En el itinerario que nos conduce al escondite de los recuerdos, dulcemente apreciamos el juego de la chicharra, para el cual se requería de una bellota que se ponía a secar; posteriormente se le hacía un orificio en sus extremos. Con una lezna o alambre se limpiaba por dentro hasta dejarla completamente hueca. En la perforación inferior se le adaptaba un palito de entre diez y doce centímetros; éste se aseguraba con cera de abeja tenchalita o de campeche. El palito se enredaba con hilo del cero al que también se le untaba cera. Se acondicionaba una pequeña tablita en forma de rectángulo con un orificio en medio por el que se introducía el hilo que sobraba del ya enrollado en el rural juguetito. La chicharra se sujetaba con la mano izquierda y con la derecha se aplicaba cierta fuerza al jalar el hilo; entonces la chicharra volaba girando en el aire y silbando, su danza la continuaba rítmicamente en tierra. El silbido que emitía causaba alegría a su operador y a los que presenciaban la proeza.

Esas imágenes nos despiertan los espacios que albergamos en el alma quienes tuvimos la fortuna de practicar el juego de la chicharra. El volver a escuchar en la distancia el silbido de esa bellota, fruto de los encinos, bailando a gran velocidad sobre la tierra  nos abre otros espacios que bien podríamos denominar –por qué no– poéticos: nos lleva al viejo barrio al que el tiempo ha engullido, pero que en el fondo de nuestro ser se mantiene vivo, con sus casas de tablas y techados de tejas y algunas huellas carcomidas de mampostería; al brasero de la abuela o al rostro de aquellos amigos con los que compartimos las travesuras y alegrías que el tiempo es incapaz de borrar.
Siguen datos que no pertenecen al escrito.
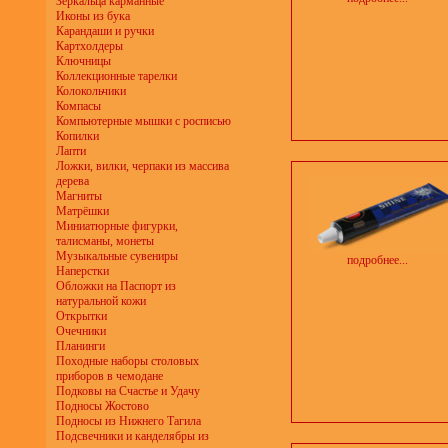
Зеркальца карманные
Иконы из бука
Карандаши и ручки
Картхолдеры
Ключницы
Коллекционные тарелки
Колокольчики
Компасы
Компьютерные мышки с росписью
Копилки
Лапти
Ложки, вилки, черпаки из массива
дерева
Магниты
Матрёшки
Миниатюрные фигурки,
талисманы, монеты
Музыкальные сувениры
подробнее...
Наперстки
Обложки на Паспорт из
натуральной кожи
Открытки
Очечники
Планинги
Походные наборы столовых
приборов в чемодане
Подковы на Счастье и Удачу
Подносы Жостово
Подносы из Нижнего Тагила
Подсвечники и канделябры из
El juego de la chicharra nos obligó a penetrar en el monte buscando los robustos árboles de encino. Casi nos era imposible trepar en ellos y nos conformábamos con buscar las mejores bellotas que estaban esparcidas en esa alfombra de hojas que ya sin vida y secas cubrían la tierra. Esos aromas vegetales aún los respiramos porque jamás se han difuminado de nuestra evocación. Es posible que la chicharra bailara al compás de su propio adagio musical y, al hacerlo, provocaba sensaciones y emociones sumamente gratas en nuestro espíritu infantil.

Son nostálgicos aquellos pasajes de nuestra existencia que aún nos sonríen y nos llaman, pero que ya no podemos regresar físicamente. Sólo la añoranza nos convoca a deambular en el andén del recuerdo y lo recorremos palmo a palmo situándonos en aquel ayer que alimentó de dicha, fantasía y felicidad esa maravillosa etapa de nuestra vida.